• **PROBLEM TO SOLVE**:
Go through the listing beneath and show each line containing the string "dialog".

• **RECORDED INFORMATION**:
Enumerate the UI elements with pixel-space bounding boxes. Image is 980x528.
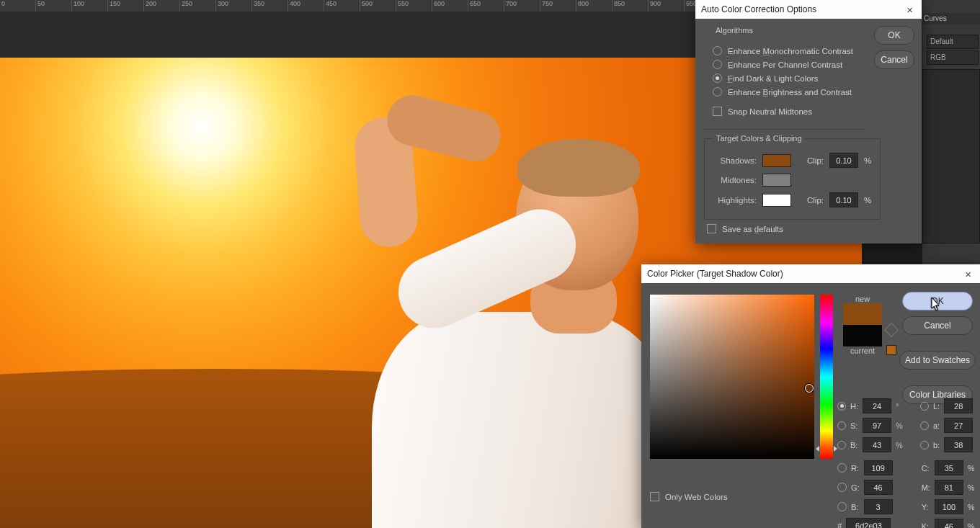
curves-preset-select[interactable]: Default bbox=[927, 35, 979, 49]
color-values-hsb-lab: H:° L: S:% a: B:% b: bbox=[837, 398, 973, 452]
ruler-tick: 700 bbox=[504, 0, 540, 12]
picker-titlebar[interactable]: Color Picker (Target Shadow Color) × bbox=[641, 264, 980, 283]
color-picker-dialog: Color Picker (Target Shadow Color) × new… bbox=[641, 264, 980, 528]
radio-blab[interactable] bbox=[920, 441, 929, 449]
save-defaults-label: Save as defaults bbox=[722, 225, 783, 233]
l-input[interactable] bbox=[944, 398, 973, 413]
radio-a[interactable] bbox=[920, 421, 929, 430]
ruler-tick: 600 bbox=[432, 0, 468, 12]
ruler-tick: 50 bbox=[36, 0, 72, 12]
shadows-swatch[interactable] bbox=[762, 154, 791, 167]
bv-input[interactable] bbox=[863, 437, 891, 452]
clip-label: Clip: bbox=[807, 156, 824, 165]
only-web-checkbox[interactable] bbox=[650, 492, 659, 501]
blab-input[interactable] bbox=[944, 437, 973, 452]
current-color-swatch[interactable] bbox=[843, 325, 882, 346]
bc-input[interactable] bbox=[864, 499, 893, 514]
cancel-button[interactable]: Cancel bbox=[902, 316, 973, 335]
auto-color-title: Auto Color Correction Options bbox=[701, 4, 816, 14]
highlights-label: Highlights: bbox=[713, 196, 757, 205]
picker-title: Color Picker (Target Shadow Color) bbox=[647, 269, 783, 279]
snap-midtones-label: Snap Neutral Midtones bbox=[728, 107, 812, 116]
hex-input[interactable] bbox=[846, 518, 891, 528]
targets-legend: Target Colors & Clipping bbox=[713, 134, 805, 143]
opt-perchan-label: Enhance Per Channel Contrast bbox=[728, 61, 842, 69]
r-input[interactable] bbox=[864, 460, 893, 475]
curves-channel-select[interactable]: RGB bbox=[927, 50, 979, 65]
auto-color-dialog: Auto Color Correction Options × OK Cance… bbox=[695, 0, 922, 243]
radio-s[interactable] bbox=[837, 421, 846, 430]
radio-brightness[interactable] bbox=[713, 87, 722, 97]
s-input[interactable] bbox=[863, 418, 891, 433]
auto-color-titlebar[interactable]: Auto Color Correction Options × bbox=[695, 0, 922, 19]
algorithms-legend: Algorithms bbox=[713, 26, 756, 35]
opt-find-label: Find Dark & Light Colors bbox=[728, 74, 818, 83]
hash-label: # bbox=[837, 522, 842, 529]
k-input[interactable] bbox=[935, 519, 963, 528]
radio-l[interactable] bbox=[920, 402, 929, 411]
radio-bc[interactable] bbox=[837, 502, 847, 511]
ruler-tick: 850 bbox=[612, 0, 649, 12]
opt-mono-label: Enhance Monochromatic Contrast bbox=[728, 47, 853, 55]
clip-label-2: Clip: bbox=[807, 196, 824, 205]
g-input[interactable] bbox=[864, 480, 893, 495]
curves-graph[interactable] bbox=[922, 69, 980, 243]
radio-g[interactable] bbox=[837, 483, 847, 492]
ruler-tick: 300 bbox=[216, 0, 252, 12]
m-input[interactable] bbox=[935, 480, 963, 495]
midtones-label: Midtones: bbox=[713, 176, 757, 184]
ruler-tick: 900 bbox=[649, 0, 685, 12]
midtones-swatch[interactable] bbox=[762, 174, 791, 187]
ruler-tick: 500 bbox=[360, 0, 396, 12]
radio-h[interactable] bbox=[837, 402, 846, 411]
saturation-brightness-field[interactable] bbox=[650, 295, 814, 459]
opt-bright-label: Enhance Brightness and Contrast bbox=[728, 88, 852, 97]
c-input[interactable] bbox=[935, 460, 963, 475]
cancel-button[interactable]: Cancel bbox=[874, 50, 914, 69]
ruler-tick: 150 bbox=[108, 0, 144, 12]
ruler-tick: 400 bbox=[288, 0, 324, 12]
radio-r[interactable] bbox=[837, 463, 847, 473]
clip-highlights-input[interactable] bbox=[829, 192, 858, 207]
close-icon[interactable]: × bbox=[904, 4, 916, 16]
hue-arrow-left-icon bbox=[816, 446, 819, 452]
add-to-swatches-button[interactable]: Add to Swatches bbox=[899, 351, 976, 370]
ok-button[interactable]: OK bbox=[874, 26, 914, 45]
a-input[interactable] bbox=[944, 418, 973, 433]
radio-b[interactable] bbox=[837, 441, 846, 449]
pct-label-2: % bbox=[864, 196, 871, 205]
radio-mono[interactable] bbox=[713, 46, 722, 55]
only-web-label: Only Web Colors bbox=[665, 493, 728, 501]
shadows-label: Shadows: bbox=[713, 156, 757, 165]
ruler-tick: 250 bbox=[180, 0, 216, 12]
clip-shadows-input[interactable] bbox=[829, 153, 858, 168]
ruler-tick: 350 bbox=[252, 0, 288, 12]
curves-panel-tab[interactable]: Curves bbox=[919, 13, 980, 24]
close-icon[interactable]: × bbox=[962, 268, 974, 280]
gamut-warning-icon[interactable] bbox=[884, 323, 899, 337]
radio-find-darklight[interactable] bbox=[713, 73, 722, 83]
new-color-swatch bbox=[843, 303, 882, 325]
radio-perchannel[interactable] bbox=[713, 60, 722, 69]
snap-midtones-checkbox[interactable] bbox=[713, 107, 722, 116]
ruler-tick: 800 bbox=[576, 0, 612, 12]
ruler-tick: 200 bbox=[144, 0, 180, 12]
current-label: current bbox=[843, 346, 882, 355]
ok-button[interactable]: OK bbox=[902, 292, 973, 310]
highlights-swatch[interactable] bbox=[762, 194, 791, 207]
ruler-tick: 550 bbox=[396, 0, 432, 12]
h-input[interactable] bbox=[863, 398, 891, 413]
pct-label: % bbox=[864, 156, 871, 165]
ruler-tick: 0 bbox=[0, 0, 36, 12]
ruler-tick: 450 bbox=[324, 0, 360, 12]
ruler-tick: 750 bbox=[540, 0, 576, 12]
save-defaults-checkbox[interactable] bbox=[707, 224, 716, 233]
ruler-tick: 100 bbox=[72, 0, 108, 12]
hue-slider[interactable] bbox=[820, 295, 833, 459]
sat-cursor[interactable] bbox=[805, 384, 814, 393]
websafe-swatch[interactable] bbox=[886, 345, 896, 355]
new-label: new bbox=[843, 295, 882, 303]
ruler-tick: 650 bbox=[468, 0, 504, 12]
y-input[interactable] bbox=[935, 499, 963, 514]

• **WRITTEN ANSWER**:
color-picker-dialog: Color Picker (Target Shadow Color) × new… bbox=[641, 264, 980, 528]
auto-color-dialog: Auto Color Correction Options × OK Cance… bbox=[695, 0, 922, 243]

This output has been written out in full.